The records that appear below are to be restated word for word.

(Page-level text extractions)

================

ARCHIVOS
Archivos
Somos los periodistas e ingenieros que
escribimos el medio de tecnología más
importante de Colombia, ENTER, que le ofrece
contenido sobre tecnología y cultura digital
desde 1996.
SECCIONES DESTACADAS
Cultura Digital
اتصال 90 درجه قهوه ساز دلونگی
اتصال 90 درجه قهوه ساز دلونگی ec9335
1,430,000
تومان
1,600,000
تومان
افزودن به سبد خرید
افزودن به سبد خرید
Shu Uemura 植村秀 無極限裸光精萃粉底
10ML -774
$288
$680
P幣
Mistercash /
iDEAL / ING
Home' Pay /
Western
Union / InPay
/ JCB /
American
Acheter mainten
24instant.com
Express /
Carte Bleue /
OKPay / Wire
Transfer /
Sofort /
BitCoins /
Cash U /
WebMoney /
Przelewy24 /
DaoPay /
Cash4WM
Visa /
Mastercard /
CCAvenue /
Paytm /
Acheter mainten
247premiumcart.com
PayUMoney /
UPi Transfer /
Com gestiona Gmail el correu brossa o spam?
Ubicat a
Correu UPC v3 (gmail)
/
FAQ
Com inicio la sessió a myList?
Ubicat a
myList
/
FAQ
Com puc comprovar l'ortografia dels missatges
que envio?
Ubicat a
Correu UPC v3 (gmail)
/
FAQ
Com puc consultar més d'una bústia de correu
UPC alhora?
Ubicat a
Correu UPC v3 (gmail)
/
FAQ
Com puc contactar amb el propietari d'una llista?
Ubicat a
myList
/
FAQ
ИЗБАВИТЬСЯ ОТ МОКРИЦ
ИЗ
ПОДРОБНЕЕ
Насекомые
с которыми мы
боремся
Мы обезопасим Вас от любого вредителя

================

■ Exercise answer:
ARCHIVOS
Archivos
Somos los periodistas e ingenieros que
escribimos el medio de tecnología más
importante de Colombia, ENTER, que le ofrece
contenido sobre tecnología y cultura digital
desde 1996.
SECCIONES DESTACADAS
Cultura Digital
اتصال 90 درجه قهوه ساز دلونگی
اتصال 90 درجه قهوه ساز دلونگی ec9335
1,430,000
تومان
1,600,000
تومان
افزودن به سبد خرید
افزودن به سبد خرید
Shu Uemura 植村秀 無極限裸光精萃粉底
10ML -774
$288
$680
P幣
Mistercash /
iDEAL / ING
Home' Pay /
Western
Union / InPay
/ JCB /
American
Acheter mainten
24instant.com
Express /
Carte Bleue /
OKPay / Wire
Transfer /
Sofort /
BitCoins /
Cash U /
WebMoney /
Przelewy24 /
DaoPay /
Cash4WM
Visa /
Mastercard /
CCAvenue /
Paytm /
Acheter mainten
247premiumcart.com
PayUMoney /
UPi Transfer /
Com gestiona Gmail el correu brossa o spam?
Ubicat a
Correu UPC v3 (gmail)
/
FAQ
Com inicio la sessió a myList?
Ubicat a
myList
/
FAQ
Com puc comprovar l'ortografia dels missatges
que envio?
Ubicat a
Correu UPC v3 (gmail)
/
FAQ
Com puc consultar més d'una bústia de correu
UPC alhora?
Ubicat a
Correu UPC v3 (gmail)
/
FAQ
Com puc contactar amb el propietari d'una llista?
Ubicat a
myList
/
FAQ
ИЗБАВИТЬСЯ ОТ МОКРИЦ
ИЗ
ПОДРОБНЕЕ
Насекомые
с которыми мы
боремся
Мы обезопасим Вас от любого вредителя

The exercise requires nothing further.